Dataset entries:
..............................

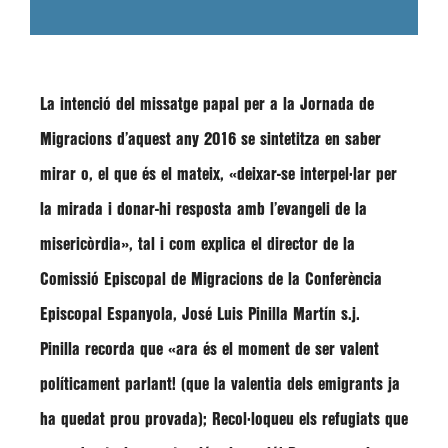
La intenció del missatge papal per a la Jornada de
Migracions d’aquest any 2016 se sintetitza en saber
mirar o, el que és el mateix, «deixar-se interpel·lar per
la mirada i donar-hi resposta amb l’evangeli de la
misericòrdia», tal i com explica el director de la
Comissió Episcopal de Migracions de la Conferència
Episcopal Espanyola, José Luis Pinilla Martín s.j.
Pinilla recorda que «ara és el moment de ser valent
políticament parlant! (que la valentia dels emigrants ja
ha quedat prou provada); Recol·loqueu els refugiats que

..............................

Exercise requirements:
Take the entries above and restate them word for word, minus their images.

Your response:
La intenció del missatge papal per a la Jornada de
Migracions d’aquest any 2016 se sintetitza en saber
mirar o, el que és el mateix, «deixar-se interpel·lar per
la mirada i donar-hi resposta amb l’evangeli de la
misericòrdia», tal i com explica el director de la
Comissió Episcopal de Migracions de la Conferència
Episcopal Espanyola, José Luis Pinilla Martín s.j.
Pinilla recorda que «ara és el moment de ser valent
políticament parlant! (que la valentia dels emigrants ja
ha quedat prou provada); Recol·loqueu els refugiats que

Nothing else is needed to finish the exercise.